La niña se acercó con su juguete en la mano y él intentó averiguar qué podía ser aquello. La niña se detuvo, se dejó caer sobre el trasero y se quedó sentada en el suelo con la boca abierta, mirándolo. Un hilillo de saliva le bajaba por el pecho. Levantó el juguete y lo mordió y luego volvió a gatear hacia él con el objeto en la boca. Se estiró, hizo una mueca y el juguete se le cayó de la boca. Volvió a encontrarlo con ciertas dificultades y lo cogió con la mano y se agarró al brazo del sofá hasta que consiguió ponerse en pie al lado del joven, insegura pero orgullosa.
Él le cogió el objeto y lo observó. La niña le miró como si no pudiera dar crédito a sus ojos y al cabo se puso a berrear como si le fuera la vida en ello. El joven no tardó mucho en darse cuenta de que lo que tenía en la mano era un hueso humano, el extremo de una costilla, de unos diez centímetros de largo. Era de color amarillento, sometida a tantos años de erosión que los bordes ya no eran afilados, y en el corte había unas manchitas como de tierra.
Pensó que debía de tratarse de la parte delantera de la costilla, y que era muy antigua.
La madre oyó a la niña llorar a gritos, y cuando miró hacia la sala la vio de pie junto al sofá, al lado del desconocido. Dejó el cuenco de palomitas y fue hacia su hija, la cogió en brazos y luego lo miró a él, que parecía no darse ni cuenta de la presencia de madre e hija.
– ¿Qué ha pasado? -preguntó la madre en voz alta intentando hacerse oír por encima del ruido que hacían los chicos, preocupada, intentando consolar a su hija.
Él levantó la cabeza, se puso de pie lentamente y acercó el hueso a la madre.
– ¿De dónde ha sacado esto? -preguntó.
– ¿El qué? -respondió la madre.
– El hueso -dijo él-. ¿De dónde ha sacado este hueso?
– ¿Qué hueso? -preguntó la madre.
La niña dejó de llorar al volver a ver el hueso y se esforzó por cogerlo, sacándose de la boca el pulgar lleno de babas. Lo agarró, se lo apropió y miró a su alrededor.
– Creo que es un hueso -dijo el chico.
La niña se lo introdujo en la boca y se calmó.
– ¿Qué dices de un hueso [1]? -preguntó la madre.
– Eso que está mordiendo -dijo él-. Creo que es un hueso humano.

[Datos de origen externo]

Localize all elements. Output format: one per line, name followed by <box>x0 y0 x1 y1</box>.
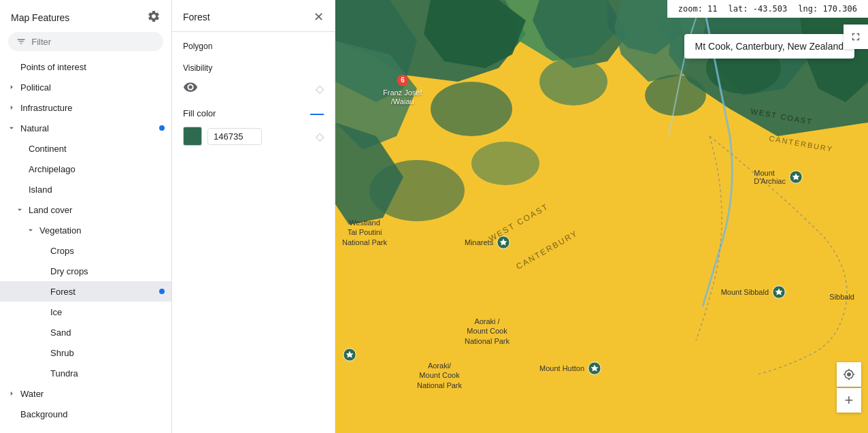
sidebar-item-label: Points of interest <box>18 62 166 72</box>
chevron-icon <box>5 81 18 93</box>
svg-point-18 <box>369 160 465 221</box>
sidebar-item-political[interactable]: Political <box>0 77 171 97</box>
sidebar-item-tundra[interactable]: Tundra <box>0 363 171 383</box>
filter-bar[interactable] <box>8 32 163 51</box>
mount-hutton-poi[interactable]: Mount Hutton <box>539 361 602 376</box>
settings-icon[interactable] <box>147 10 161 25</box>
sidebar-tree: Points of interest Political Infrastruct… <box>0 57 171 424</box>
aoraki-label-2: Aoraki/Mount CookNational Park <box>417 361 462 390</box>
sidebar-item-crops[interactable]: Crops <box>0 240 171 261</box>
sidebar-item-vegetation[interactable]: Vegetation <box>0 220 171 240</box>
westland-label: WestlandTai PoutiniNational Park <box>342 218 387 247</box>
sidebar-item-background[interactable]: Background <box>0 404 171 424</box>
active-dot <box>159 125 165 131</box>
chevron-icon <box>5 387 18 400</box>
visibility-label: Visibility <box>172 54 335 76</box>
svg-point-14 <box>431 82 512 136</box>
active-dot <box>159 289 165 294</box>
sidebar-item-continent[interactable]: Continent <box>0 138 171 159</box>
hex-input[interactable] <box>207 128 262 145</box>
aoraki-poi-left[interactable] <box>342 347 357 362</box>
polygon-label: Polygon <box>172 32 335 54</box>
sidebar-item-archipelago[interactable]: Archipelago <box>0 159 171 179</box>
location-label: Mt Cook, Canterbury, New Zealand <box>684 34 854 59</box>
sidebar-item-label: Sand <box>48 327 166 338</box>
sidebar-item-natural[interactable]: Natural <box>0 118 171 138</box>
map-area: zoom: 11 lat: -43.503 lng: 170.306 Mt Co… <box>335 0 868 433</box>
sidebar-item-label: Forest <box>48 287 166 297</box>
sidebar-item-points-of-interest[interactable]: Points of interest <box>0 57 171 77</box>
forest-panel-header: Forest ✕ <box>172 0 335 32</box>
left-panel: Map Features Points of interest Politica… <box>0 0 172 433</box>
sidebar-item-label: Island <box>26 185 166 195</box>
color-input-row: ◇ <box>172 124 335 148</box>
fullscreen-button[interactable] <box>844 25 868 49</box>
sidebar-item-label: Infrastructure <box>18 103 166 113</box>
sidebar-item-label: Political <box>18 82 166 93</box>
sidebar-item-water[interactable]: Water <box>0 383 171 404</box>
sidebar-item-land-cover[interactable]: Land cover <box>0 199 171 220</box>
minarets-poi[interactable]: Minarets <box>465 235 511 250</box>
svg-text:6: 6 <box>401 76 405 84</box>
sidebar-item-infrastructure[interactable]: Infrastructure <box>0 97 171 118</box>
sidebar-item-label: Crops <box>48 246 166 256</box>
sidebar-item-label: Vegetation <box>37 225 166 236</box>
sidebar-item-forest[interactable]: Forest <box>0 281 171 302</box>
sidebar-item-label: Background <box>18 409 166 419</box>
sidebar-item-ice[interactable]: Ice <box>0 302 171 322</box>
panel-title: Map Features <box>11 12 69 23</box>
sidebar-item-sand[interactable]: Sand <box>0 322 171 342</box>
map-canvas[interactable]: zoom: 11 lat: -43.503 lng: 170.306 Mt Co… <box>335 0 868 433</box>
sidebar-item-label: Continent <box>26 144 166 154</box>
zoom-label: zoom: 11 <box>678 4 718 14</box>
forest-title: Forest <box>183 12 210 22</box>
mount-sibbald-poi[interactable]: Mount Sibbald <box>721 285 786 300</box>
visibility-row: ◇ <box>172 76 335 102</box>
sibbald-label: Sibbald <box>829 293 854 301</box>
sidebar-item-shrub[interactable]: Shrub <box>0 342 171 363</box>
mount-darchiac-poi[interactable]: MountD'Archiac <box>754 169 803 185</box>
panel-header: Map Features <box>0 0 171 32</box>
lng-label: lng: 170.306 <box>798 4 857 14</box>
sidebar-item-label: Shrub <box>48 348 166 358</box>
map-topbar: zoom: 11 lat: -43.503 lng: 170.306 <box>667 0 868 18</box>
eye-icon[interactable] <box>183 80 198 98</box>
chevron-icon <box>5 122 18 134</box>
sidebar-item-label: Natural <box>18 123 166 133</box>
color-swatch[interactable] <box>183 127 202 146</box>
visibility-diamond-icon[interactable]: ◇ <box>316 82 324 95</box>
chevron-icon <box>14 204 26 216</box>
sidebar-item-label: Ice <box>48 307 166 317</box>
fill-color-label: Fill color <box>183 108 216 118</box>
filter-input[interactable] <box>31 37 155 47</box>
fill-color-minus-icon[interactable]: — <box>310 106 324 120</box>
franz-josef-poi[interactable]: 6 Franz Josef/Waiau <box>383 74 422 106</box>
map-controls: + <box>837 362 861 413</box>
fill-color-row: Fill color — <box>172 102 335 124</box>
lat-label: lat: -43.503 <box>729 4 788 14</box>
svg-point-19 <box>471 142 539 185</box>
sidebar-item-dry-crops[interactable]: Dry crops <box>0 261 171 281</box>
aoraki-label-1: Aoraki /Mount CookNational Park <box>465 317 510 346</box>
sidebar-item-label: Tundra <box>48 368 166 379</box>
sidebar-item-label: Dry crops <box>48 266 166 276</box>
zoom-in-button[interactable]: + <box>837 388 861 413</box>
close-button[interactable]: ✕ <box>314 10 324 25</box>
svg-point-15 <box>539 58 607 106</box>
forest-panel: Forest ✕ Polygon Visibility ◇ Fill color… <box>172 0 335 433</box>
svg-point-16 <box>645 75 706 116</box>
chevron-icon <box>5 101 18 114</box>
sidebar-item-label: Archipelago <box>26 164 166 174</box>
chevron-icon <box>24 224 37 236</box>
sidebar-item-island[interactable]: Island <box>0 179 171 199</box>
my-location-button[interactable] <box>837 362 861 387</box>
sidebar-item-label: Land cover <box>26 205 166 215</box>
fill-diamond-icon[interactable]: ◇ <box>316 130 324 143</box>
sidebar-item-label: Water <box>18 389 166 399</box>
filter-icon <box>16 36 26 47</box>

La madre miró a su hija, que mordisqueaba el hueso.
– Nunca lo había visto. ¿Qué quieres decir? ¿Un hueso humano?
– Yo diría que es parte de una costilla humana -precisó-. Estudio medicina -añadió para justificar sus palabras-, estoy en quinto.
– ¿Una costilla? ¿Qué tontería es ésta? ¿La trajiste tú?
– ¿Yo? No. ¿No sabes de dónde ha salido? -preguntó.
La madre miró a la niña y de pronto reaccionó y le quitó el hueso de la boca y lo tiró al suelo. La niña se echó a llorar otra vez. El chico cogió el hueso y lo examinó más detenidamente.
– A lo mejor su hermano lo sabe…
Miró a la madre, que le devolvió la mirada con un gesto de desconfianza. Ella miró a su hija, que lloraba a voz en cuello, luego el hueso, luego por la ventana de la sala que daba a un solar en construcción, otra vez al hueso y al desconocido y finalmente a su hijo, que apareció corriendo desde uno de los cuartos de los niños.